A steel rod is 3cm in diameter at 25C. A brass ring has an interior diameter hole of 2.994cm at 25C. At what common temp will the ring just slide onto the rod?
alpha(steel)- 11x10^-6
alpha(brass)= 19x10^-6
To find the common temperature at which the brass ring will just slide onto the steel rod, we need to consider the thermal expansion of both materials.
The change in diameter of the steel rod (ΔD_steel) can be calculated using the formula:
ΔD_steel = α_steel * D_steel * ΔT
Where:
α_steel is the coefficient of linear expansion for steel (given as 11x10^-6)
D_steel is the initial diameter of the steel rod (3cm)
ΔT is the change in temperature.
Similarly, the change in diameter of the brass ring (ΔD_brass) can be calculated using the formula:
ΔD_brass = α_brass * D_brass * ΔT
Where:
α_brass is the coefficient of linear expansion for brass (given as 19x10^-6)
D_brass is the initial interior diameter of the brass ring (2.994cm)

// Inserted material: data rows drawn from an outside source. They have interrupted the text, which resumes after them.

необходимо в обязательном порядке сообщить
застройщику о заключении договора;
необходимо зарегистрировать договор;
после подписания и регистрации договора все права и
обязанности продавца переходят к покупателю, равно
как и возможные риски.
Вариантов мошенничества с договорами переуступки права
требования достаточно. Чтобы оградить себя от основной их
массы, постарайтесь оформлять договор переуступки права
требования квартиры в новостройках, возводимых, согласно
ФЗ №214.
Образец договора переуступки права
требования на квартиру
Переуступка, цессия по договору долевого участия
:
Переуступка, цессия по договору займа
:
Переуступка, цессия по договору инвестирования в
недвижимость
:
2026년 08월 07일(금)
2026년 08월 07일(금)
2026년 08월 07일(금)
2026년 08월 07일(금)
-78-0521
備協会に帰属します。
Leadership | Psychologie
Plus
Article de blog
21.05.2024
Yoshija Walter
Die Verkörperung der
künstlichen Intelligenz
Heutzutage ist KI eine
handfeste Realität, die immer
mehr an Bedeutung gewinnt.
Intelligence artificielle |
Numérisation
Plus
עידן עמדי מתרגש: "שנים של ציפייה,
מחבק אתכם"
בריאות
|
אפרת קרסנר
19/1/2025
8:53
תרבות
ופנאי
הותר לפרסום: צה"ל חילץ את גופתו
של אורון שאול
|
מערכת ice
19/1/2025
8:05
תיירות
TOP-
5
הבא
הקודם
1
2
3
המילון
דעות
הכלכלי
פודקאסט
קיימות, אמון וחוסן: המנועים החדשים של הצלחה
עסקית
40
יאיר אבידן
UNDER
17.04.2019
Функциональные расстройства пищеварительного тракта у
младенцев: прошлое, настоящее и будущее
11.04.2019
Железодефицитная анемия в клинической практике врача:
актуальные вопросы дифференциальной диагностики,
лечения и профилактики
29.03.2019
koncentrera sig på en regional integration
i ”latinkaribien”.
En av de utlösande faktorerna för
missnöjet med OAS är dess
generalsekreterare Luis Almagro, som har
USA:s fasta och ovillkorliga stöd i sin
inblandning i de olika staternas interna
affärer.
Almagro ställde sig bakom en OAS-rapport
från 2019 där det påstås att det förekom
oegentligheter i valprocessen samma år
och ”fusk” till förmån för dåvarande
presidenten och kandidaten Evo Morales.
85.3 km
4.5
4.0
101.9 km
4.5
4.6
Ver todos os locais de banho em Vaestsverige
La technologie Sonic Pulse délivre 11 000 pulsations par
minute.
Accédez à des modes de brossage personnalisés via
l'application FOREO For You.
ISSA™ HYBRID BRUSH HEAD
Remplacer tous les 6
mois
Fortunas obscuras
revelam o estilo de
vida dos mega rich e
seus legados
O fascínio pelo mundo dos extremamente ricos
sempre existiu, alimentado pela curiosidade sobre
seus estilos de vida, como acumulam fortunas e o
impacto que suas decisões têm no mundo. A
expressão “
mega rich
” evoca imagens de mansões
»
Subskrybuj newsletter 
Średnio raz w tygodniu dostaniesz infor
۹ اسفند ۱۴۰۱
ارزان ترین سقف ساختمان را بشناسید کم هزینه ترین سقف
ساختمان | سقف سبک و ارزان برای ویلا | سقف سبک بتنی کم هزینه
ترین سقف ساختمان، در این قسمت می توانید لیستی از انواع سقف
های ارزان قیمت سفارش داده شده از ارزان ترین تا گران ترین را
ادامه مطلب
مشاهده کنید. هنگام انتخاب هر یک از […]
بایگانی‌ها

Since we want the ring to just slide onto the rod, the change in diameter of the ring should be equal to the change in diameter of the rod. Therefore, we can set up the following equation:
ΔD_steel = ΔD_brass
Solving for ΔT:
α_steel * D_steel * ΔT = α_brass * D_brass * ΔT
Now, we can cancel out ΔT from both sides of the equation:
α_steel * D_steel = α_brass * D_brass
Substituting the given values:
11x10^-6 * 3 = 19x10^-6 * 2.994
Simplifying:
33x10^-6 = 57.186x10^-6
Finally, solving for ΔT:
ΔT = (57.186x10^-6) / (11x10^-6)
ΔT ≈ 5.20°C
Therefore, at a common temperature of approximately 5.20°C, the brass ring will just slide onto the steel rod.